Mar 26, 2008 10:51
So it turns out, if 2:30PM is the new 8AM, then 8AM is the new 2:30PM, because that's when I go to work in the morning. The college gave me two mini-semester classes to teach, 16 hours a week, 8-noon, and it is keeping me busy and slightly tired. It pays, but how much is everything worth, anyway? Good for the wedding, though.
I've been recently having a new development in my thinking, spurned by a very close person in my life, where everything has been, more or less, kicked into overdrive. It's like my mind can't sit and be idle for longer than 10 or 12 minutes (where I used to veg for hours at a time). I've got to be doing something, thinking something, searching, solving, something. It's exhausting, to tell you the truth, but maybe it's good. Or maybe it isn't capable of having a value statement. Also having a problem with definites. Maybe. I never took any philosophy classes, and I'm wondering if it is starting to catch up to me.
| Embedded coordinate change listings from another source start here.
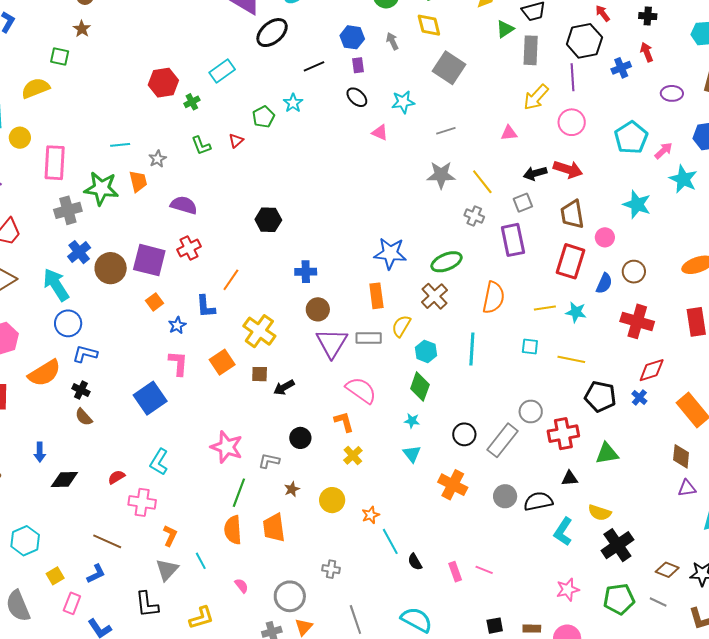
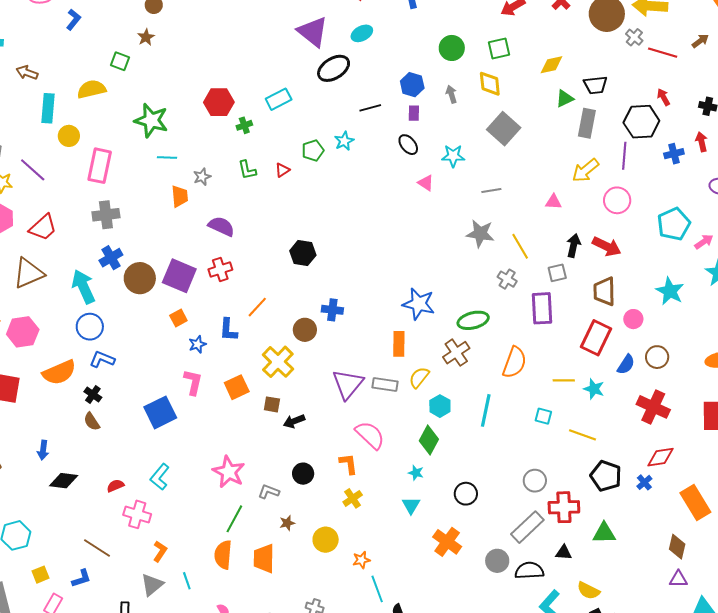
black arrow: (535, 173) -> (574, 246), turned 110
green star: (101, 188) -> (151, 120), moved
brown circle: (318, 309) -> (305, 330), moved
gray rectangle: (503, 440) -> (527, 527), moved

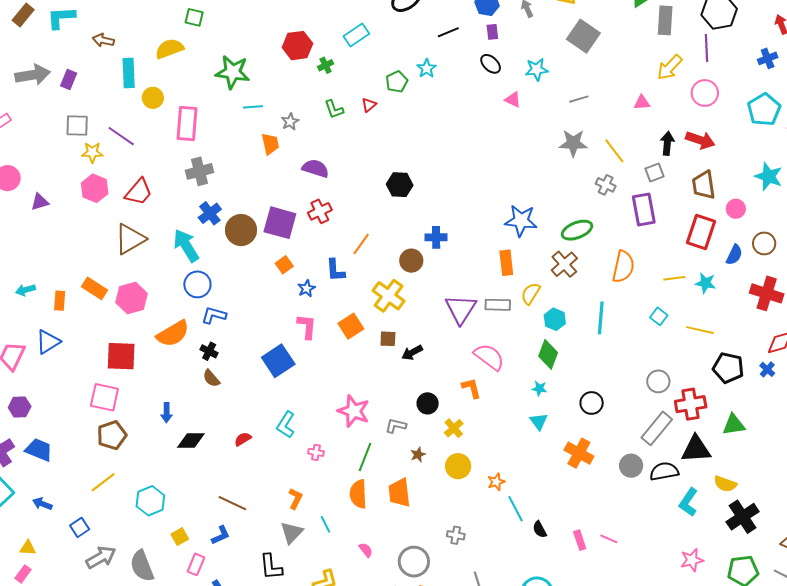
blue cross: (674, 154) -> (768, 58), moved
cyan square: (543, 416) -> (659, 316), turned 30
yellow cross: (353, 498) -> (454, 428), moved
pink cross: (137, 514) -> (316, 452), moved, size x0.6
black triangle: (564, 552) -> (696, 449), size x1.8

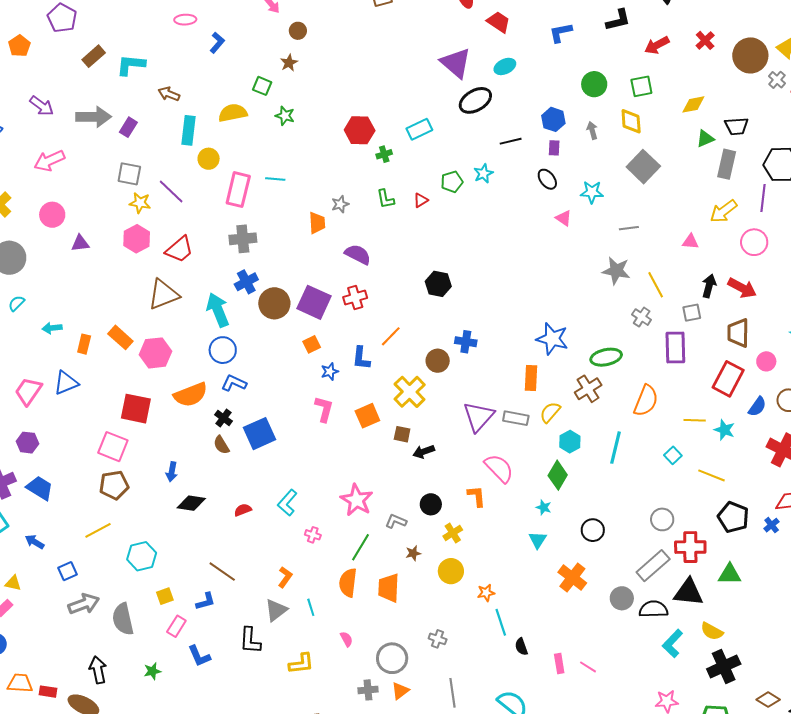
green star: (233, 72) -> (285, 116), moved, size x0.6
cyan line: (253, 107) -> (275, 179), moved
blue square: (278, 361) -> (260, 434), moved

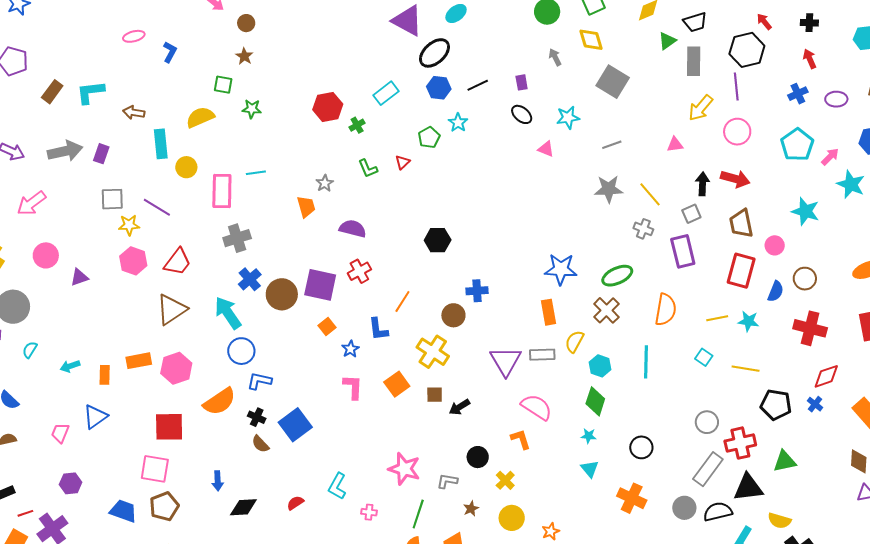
blue hexagon: (553, 119) -> (439, 88), moved
orange rectangle: (120, 337) -> (139, 361), turned -40
pink trapezoid: (28, 391) -> (60, 433), size x0.7
blue trapezoid: (40, 488) -> (123, 511), moved

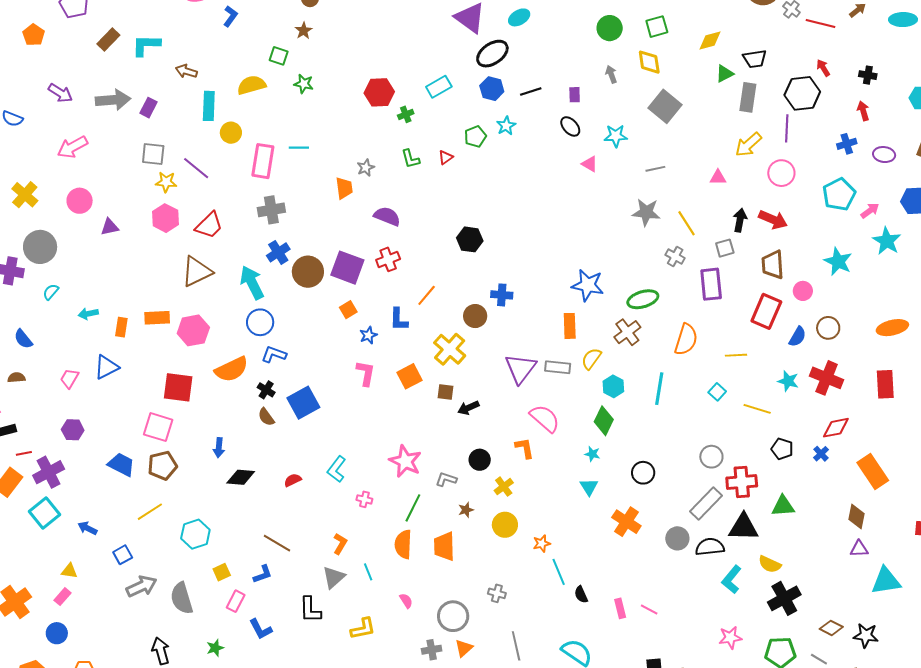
cyan star: (748, 321) -> (788, 381), moved
black pentagon: (776, 405) -> (782, 449), size x0.7

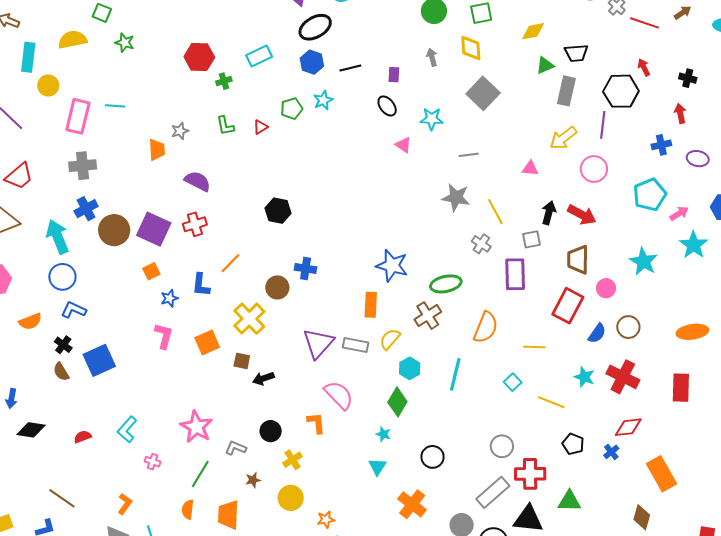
orange semicircle: (232, 369) -> (30, 322), size x0.7
orange semicircle: (403, 544) -> (188, 509), size x0.7

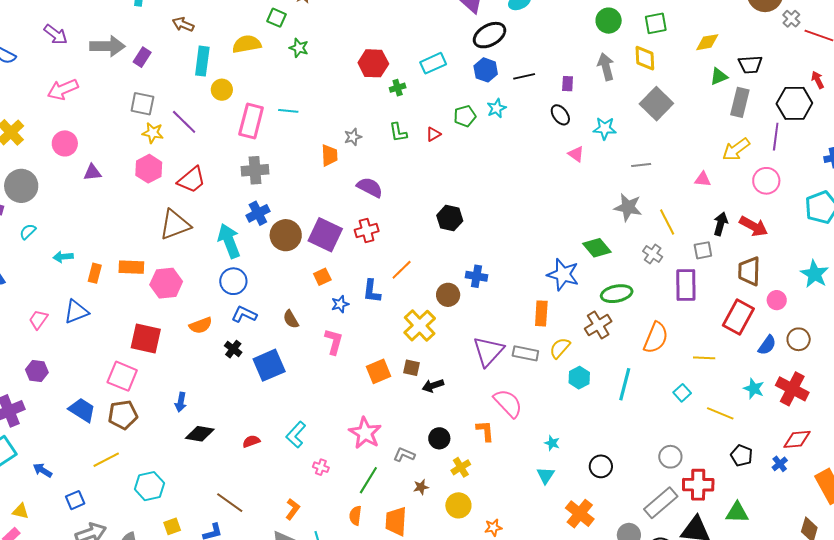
gray arrow: (432, 57) -> (606, 67), size x1.5
orange square: (207, 343) -> (378, 371), moved
brown semicircle: (61, 372) -> (291, 319), moved
green diamond: (397, 402) -> (597, 248), moved, turned -72

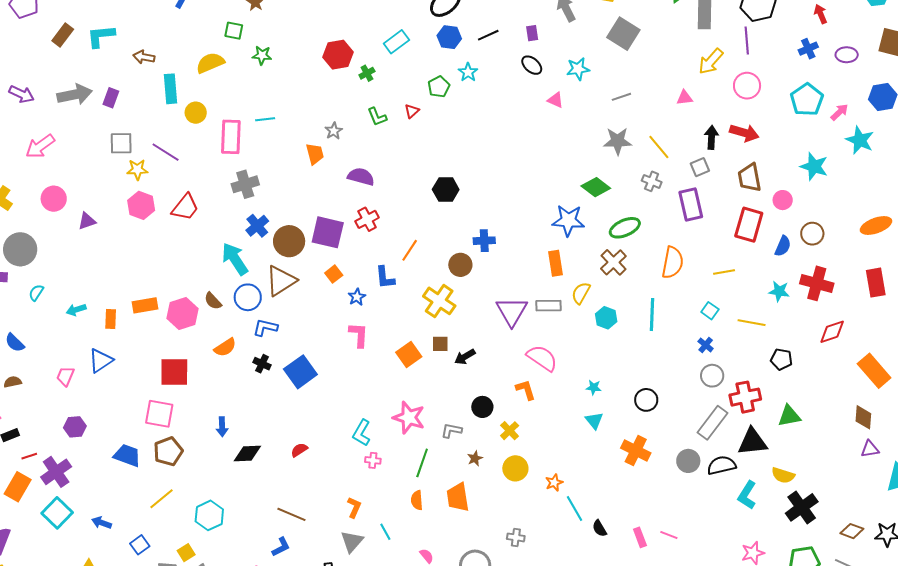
brown triangle: (175, 225) -> (281, 281), moved
brown semicircle: (291, 319) -> (213, 301), moved
cyan L-shape: (296, 435) -> (362, 433), moved
blue cross: (780, 464) -> (706, 345), moved
yellow square: (172, 526) -> (186, 553), moved

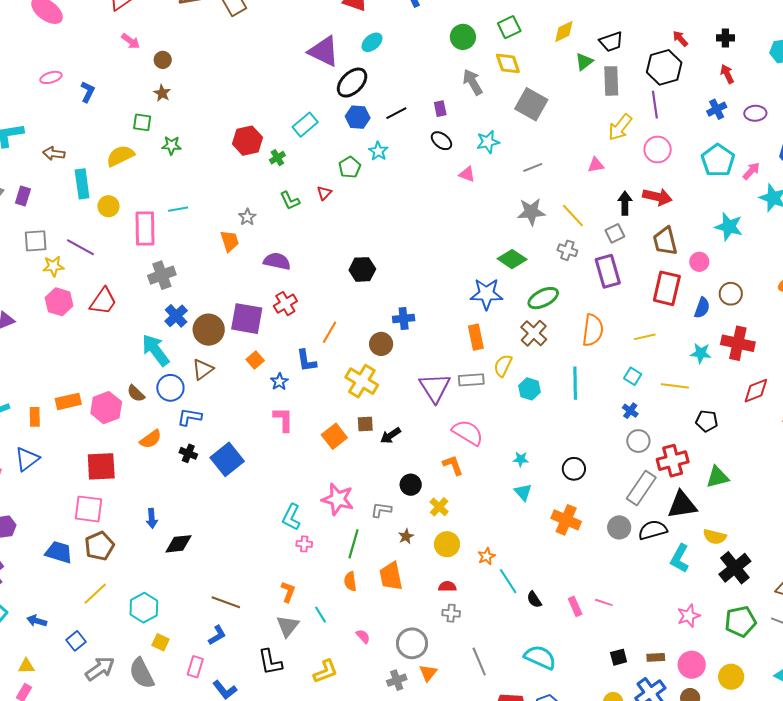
brown triangle: (281, 281) -> (203, 369), size x0.7
red semicircle: (299, 450) -> (447, 586), moved, turned 36
yellow square: (186, 553) -> (161, 642), moved, turned -30

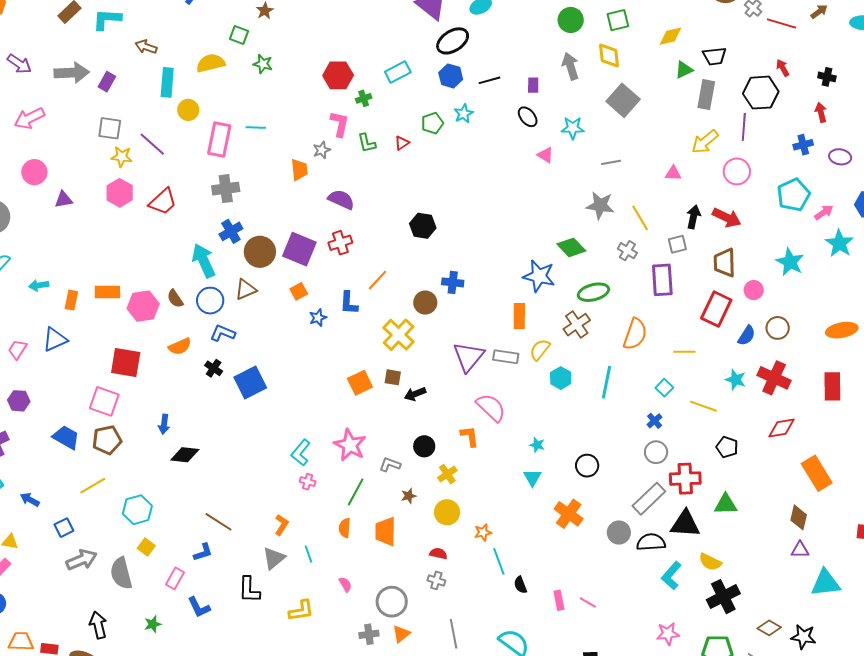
pink L-shape: (283, 419) -> (340, 124), moved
I've also been thinking about the transience of everything, and how solidity and permanance has always made me feel secure, but nothing in life is permanent, so if that is what I base my happiness on, how can I ever feel good about my life? I can't, I don't think. So I am looking at the moment. Trying to feel and be and everything. It is all very new, and I am not sure how well this is going into words, but it is going on paper for me.
Aside from my mind, the other projects I want to work on soon are getting my car going well, cleaning the house, getting my mp3 player stocked full of good stuff, and sorting through the things in the attic. Wish me luck.
Not great literature here, but I hope it helps me understand myself better.